## EXERCISE DETAILS:
Pull each line containing "Project" out of the data and copy it.

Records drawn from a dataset

==================================================

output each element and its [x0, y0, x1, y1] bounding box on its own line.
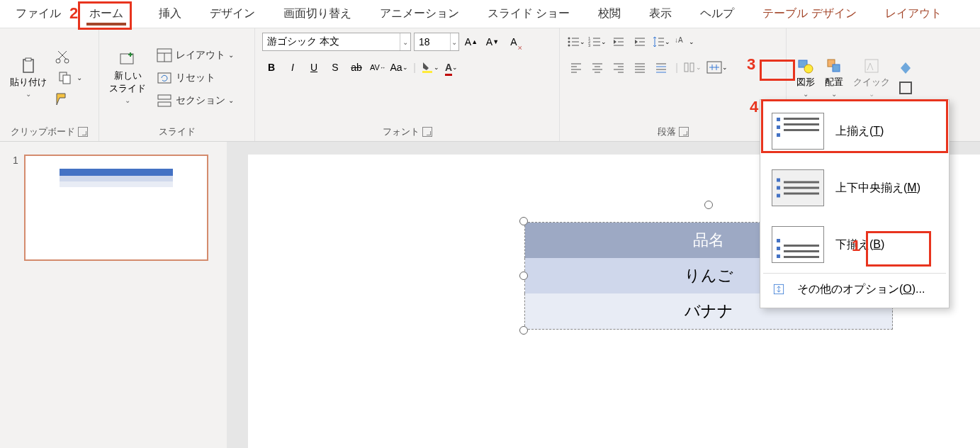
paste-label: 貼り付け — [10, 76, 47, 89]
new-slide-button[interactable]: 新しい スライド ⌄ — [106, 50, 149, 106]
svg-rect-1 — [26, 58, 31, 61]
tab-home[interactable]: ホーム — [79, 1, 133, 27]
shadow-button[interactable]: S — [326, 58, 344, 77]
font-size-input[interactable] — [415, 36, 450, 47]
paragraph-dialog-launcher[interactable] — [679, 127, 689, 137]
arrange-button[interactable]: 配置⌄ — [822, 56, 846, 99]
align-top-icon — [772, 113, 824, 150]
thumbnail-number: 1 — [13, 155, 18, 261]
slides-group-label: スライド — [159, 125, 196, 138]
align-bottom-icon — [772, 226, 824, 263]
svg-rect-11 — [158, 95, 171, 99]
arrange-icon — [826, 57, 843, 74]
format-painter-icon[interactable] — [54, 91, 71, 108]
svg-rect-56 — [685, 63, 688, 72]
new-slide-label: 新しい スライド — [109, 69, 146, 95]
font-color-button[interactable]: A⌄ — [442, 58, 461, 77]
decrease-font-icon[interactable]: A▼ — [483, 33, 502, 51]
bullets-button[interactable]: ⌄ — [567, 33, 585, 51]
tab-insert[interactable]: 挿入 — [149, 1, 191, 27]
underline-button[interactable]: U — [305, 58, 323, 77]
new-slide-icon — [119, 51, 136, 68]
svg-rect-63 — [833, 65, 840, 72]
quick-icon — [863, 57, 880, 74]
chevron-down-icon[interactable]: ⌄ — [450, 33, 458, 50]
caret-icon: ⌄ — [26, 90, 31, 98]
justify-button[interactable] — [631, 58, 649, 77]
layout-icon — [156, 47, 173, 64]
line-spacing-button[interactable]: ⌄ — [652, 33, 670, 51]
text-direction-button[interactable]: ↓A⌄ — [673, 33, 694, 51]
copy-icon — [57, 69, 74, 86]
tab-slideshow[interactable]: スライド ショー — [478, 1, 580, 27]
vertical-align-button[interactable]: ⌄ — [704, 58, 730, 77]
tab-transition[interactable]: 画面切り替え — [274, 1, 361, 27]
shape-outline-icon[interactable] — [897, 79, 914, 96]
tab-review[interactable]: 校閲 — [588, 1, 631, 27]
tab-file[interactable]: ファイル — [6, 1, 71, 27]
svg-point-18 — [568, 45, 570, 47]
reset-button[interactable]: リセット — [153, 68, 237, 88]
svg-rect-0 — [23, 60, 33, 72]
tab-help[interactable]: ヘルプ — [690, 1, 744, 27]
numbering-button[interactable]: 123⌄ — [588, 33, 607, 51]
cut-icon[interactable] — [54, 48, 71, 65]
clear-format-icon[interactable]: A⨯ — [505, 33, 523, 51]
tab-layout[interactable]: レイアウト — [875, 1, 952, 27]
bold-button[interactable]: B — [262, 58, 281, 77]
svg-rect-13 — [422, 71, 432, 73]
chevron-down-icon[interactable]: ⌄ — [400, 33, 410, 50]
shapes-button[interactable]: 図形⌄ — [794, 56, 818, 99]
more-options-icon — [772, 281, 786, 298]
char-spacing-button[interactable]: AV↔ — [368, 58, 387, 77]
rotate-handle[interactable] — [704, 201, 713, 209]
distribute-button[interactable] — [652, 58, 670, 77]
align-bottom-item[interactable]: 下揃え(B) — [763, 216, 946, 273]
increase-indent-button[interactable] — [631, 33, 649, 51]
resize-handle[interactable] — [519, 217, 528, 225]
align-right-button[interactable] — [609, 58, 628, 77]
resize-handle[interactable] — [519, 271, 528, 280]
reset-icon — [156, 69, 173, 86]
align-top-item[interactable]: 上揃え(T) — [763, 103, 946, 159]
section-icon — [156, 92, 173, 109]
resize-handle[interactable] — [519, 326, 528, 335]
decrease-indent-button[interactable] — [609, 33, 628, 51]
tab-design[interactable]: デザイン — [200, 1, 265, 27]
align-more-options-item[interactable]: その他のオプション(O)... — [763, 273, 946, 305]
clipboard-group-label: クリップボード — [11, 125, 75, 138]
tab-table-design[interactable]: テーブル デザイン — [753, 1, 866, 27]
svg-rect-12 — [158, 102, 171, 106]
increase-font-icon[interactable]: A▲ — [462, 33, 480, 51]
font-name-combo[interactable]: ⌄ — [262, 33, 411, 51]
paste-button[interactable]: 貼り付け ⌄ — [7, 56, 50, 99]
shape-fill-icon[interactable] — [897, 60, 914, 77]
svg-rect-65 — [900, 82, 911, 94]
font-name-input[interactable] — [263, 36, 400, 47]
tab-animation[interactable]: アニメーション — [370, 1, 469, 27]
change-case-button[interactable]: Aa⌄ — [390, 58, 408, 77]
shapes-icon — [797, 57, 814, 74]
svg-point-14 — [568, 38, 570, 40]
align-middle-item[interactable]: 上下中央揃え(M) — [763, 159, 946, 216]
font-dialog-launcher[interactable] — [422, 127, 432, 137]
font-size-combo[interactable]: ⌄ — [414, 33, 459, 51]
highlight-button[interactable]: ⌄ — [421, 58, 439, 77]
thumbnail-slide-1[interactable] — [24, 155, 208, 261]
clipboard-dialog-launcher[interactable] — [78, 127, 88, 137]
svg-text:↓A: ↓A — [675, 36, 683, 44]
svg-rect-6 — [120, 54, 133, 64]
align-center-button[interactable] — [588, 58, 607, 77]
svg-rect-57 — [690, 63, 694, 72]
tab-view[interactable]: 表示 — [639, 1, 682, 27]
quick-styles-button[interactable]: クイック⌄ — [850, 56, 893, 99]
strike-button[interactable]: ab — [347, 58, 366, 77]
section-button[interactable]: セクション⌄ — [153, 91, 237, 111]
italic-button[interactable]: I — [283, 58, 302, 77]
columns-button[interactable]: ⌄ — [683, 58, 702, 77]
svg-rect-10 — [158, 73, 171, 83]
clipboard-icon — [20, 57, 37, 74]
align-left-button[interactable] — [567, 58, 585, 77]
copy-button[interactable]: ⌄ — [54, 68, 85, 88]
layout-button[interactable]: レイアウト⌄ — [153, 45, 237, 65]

==================================================

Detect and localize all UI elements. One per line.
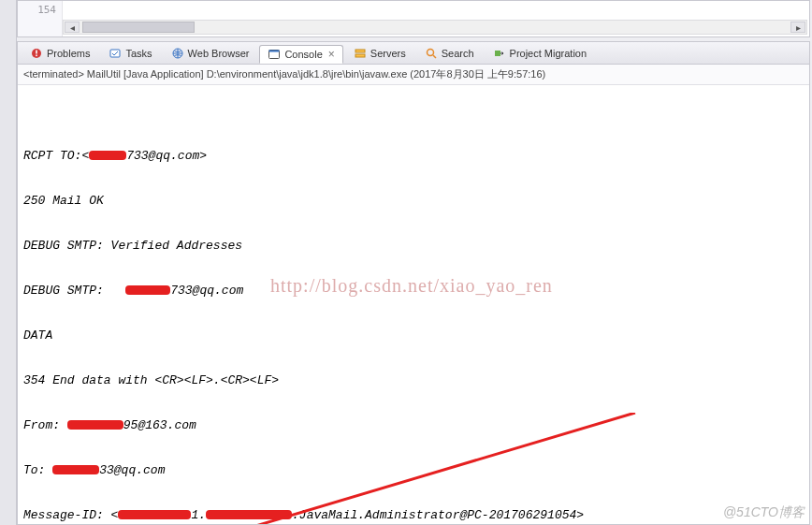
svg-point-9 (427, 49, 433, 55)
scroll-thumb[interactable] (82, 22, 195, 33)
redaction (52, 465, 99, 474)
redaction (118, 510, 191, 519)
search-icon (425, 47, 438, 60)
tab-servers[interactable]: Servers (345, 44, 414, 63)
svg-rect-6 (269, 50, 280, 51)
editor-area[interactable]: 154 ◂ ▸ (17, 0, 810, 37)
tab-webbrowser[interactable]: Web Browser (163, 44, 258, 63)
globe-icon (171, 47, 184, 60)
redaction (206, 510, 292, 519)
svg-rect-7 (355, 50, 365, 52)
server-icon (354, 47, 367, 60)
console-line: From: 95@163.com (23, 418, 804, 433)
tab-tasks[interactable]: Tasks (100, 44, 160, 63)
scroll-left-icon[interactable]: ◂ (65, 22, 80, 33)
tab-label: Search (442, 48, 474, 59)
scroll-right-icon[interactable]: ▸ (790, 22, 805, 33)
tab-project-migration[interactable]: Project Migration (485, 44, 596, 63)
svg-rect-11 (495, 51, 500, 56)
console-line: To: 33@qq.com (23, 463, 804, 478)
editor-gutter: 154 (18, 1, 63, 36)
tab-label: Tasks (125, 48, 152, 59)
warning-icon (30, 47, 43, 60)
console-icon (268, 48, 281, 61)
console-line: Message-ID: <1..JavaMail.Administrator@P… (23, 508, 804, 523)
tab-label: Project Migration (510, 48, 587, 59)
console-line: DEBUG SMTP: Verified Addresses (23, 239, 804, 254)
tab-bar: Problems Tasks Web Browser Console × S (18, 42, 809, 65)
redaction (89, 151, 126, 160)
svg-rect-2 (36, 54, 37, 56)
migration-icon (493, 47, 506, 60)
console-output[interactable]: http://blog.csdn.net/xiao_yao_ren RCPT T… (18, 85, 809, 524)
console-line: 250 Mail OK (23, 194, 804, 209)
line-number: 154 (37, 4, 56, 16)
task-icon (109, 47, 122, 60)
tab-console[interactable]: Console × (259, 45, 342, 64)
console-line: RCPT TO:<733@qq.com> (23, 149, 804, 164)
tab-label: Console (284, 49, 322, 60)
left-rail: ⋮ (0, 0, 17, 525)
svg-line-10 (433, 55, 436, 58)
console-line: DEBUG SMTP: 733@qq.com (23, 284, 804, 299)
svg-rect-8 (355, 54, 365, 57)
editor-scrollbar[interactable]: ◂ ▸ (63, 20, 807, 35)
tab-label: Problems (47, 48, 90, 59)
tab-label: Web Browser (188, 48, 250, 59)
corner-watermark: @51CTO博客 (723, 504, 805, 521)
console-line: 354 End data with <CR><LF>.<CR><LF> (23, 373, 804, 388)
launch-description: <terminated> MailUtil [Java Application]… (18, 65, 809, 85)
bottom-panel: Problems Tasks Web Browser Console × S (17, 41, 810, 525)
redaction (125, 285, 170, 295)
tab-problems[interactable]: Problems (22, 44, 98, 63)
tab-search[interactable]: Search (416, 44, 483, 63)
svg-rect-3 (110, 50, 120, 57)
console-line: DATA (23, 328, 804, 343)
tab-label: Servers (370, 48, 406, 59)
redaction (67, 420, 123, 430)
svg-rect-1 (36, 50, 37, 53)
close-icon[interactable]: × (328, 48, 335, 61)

==================================================

## REPLY TO THE EXERCISE:
tab-project-migration[interactable]: Project Migration (485, 44, 596, 63)
tab-label: Project Migration (510, 48, 587, 59)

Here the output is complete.